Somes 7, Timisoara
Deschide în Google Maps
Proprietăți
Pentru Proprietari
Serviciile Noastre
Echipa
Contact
---
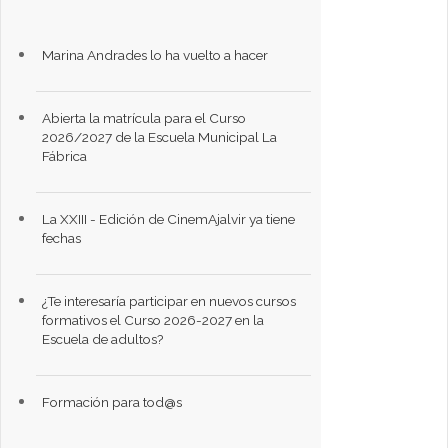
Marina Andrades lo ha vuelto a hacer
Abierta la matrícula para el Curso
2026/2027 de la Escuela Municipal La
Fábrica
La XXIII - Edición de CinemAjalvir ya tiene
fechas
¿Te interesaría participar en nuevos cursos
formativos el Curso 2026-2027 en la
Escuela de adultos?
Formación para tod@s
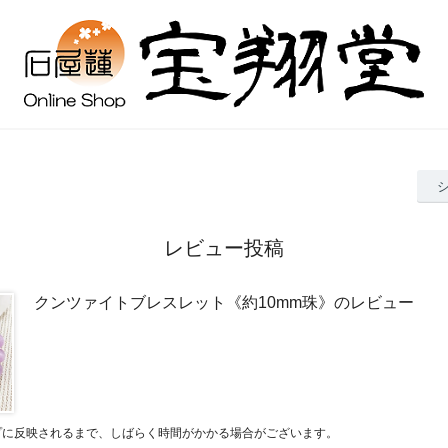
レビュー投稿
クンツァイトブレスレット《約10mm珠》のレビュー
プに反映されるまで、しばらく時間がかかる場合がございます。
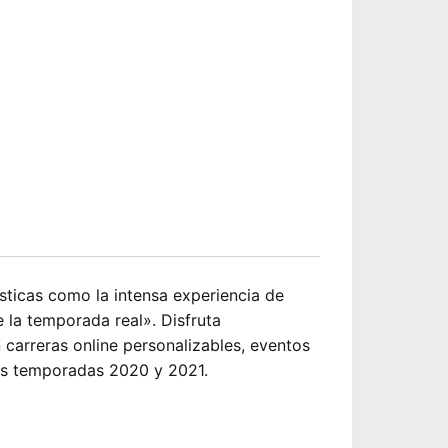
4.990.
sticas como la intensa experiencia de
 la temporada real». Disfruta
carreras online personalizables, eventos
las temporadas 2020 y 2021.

**Task item**
What is needed is every line of the records that contains the word "Escuela".

**Your response**
2026/2027 de la Escuela Municipal La
Escuela de adultos?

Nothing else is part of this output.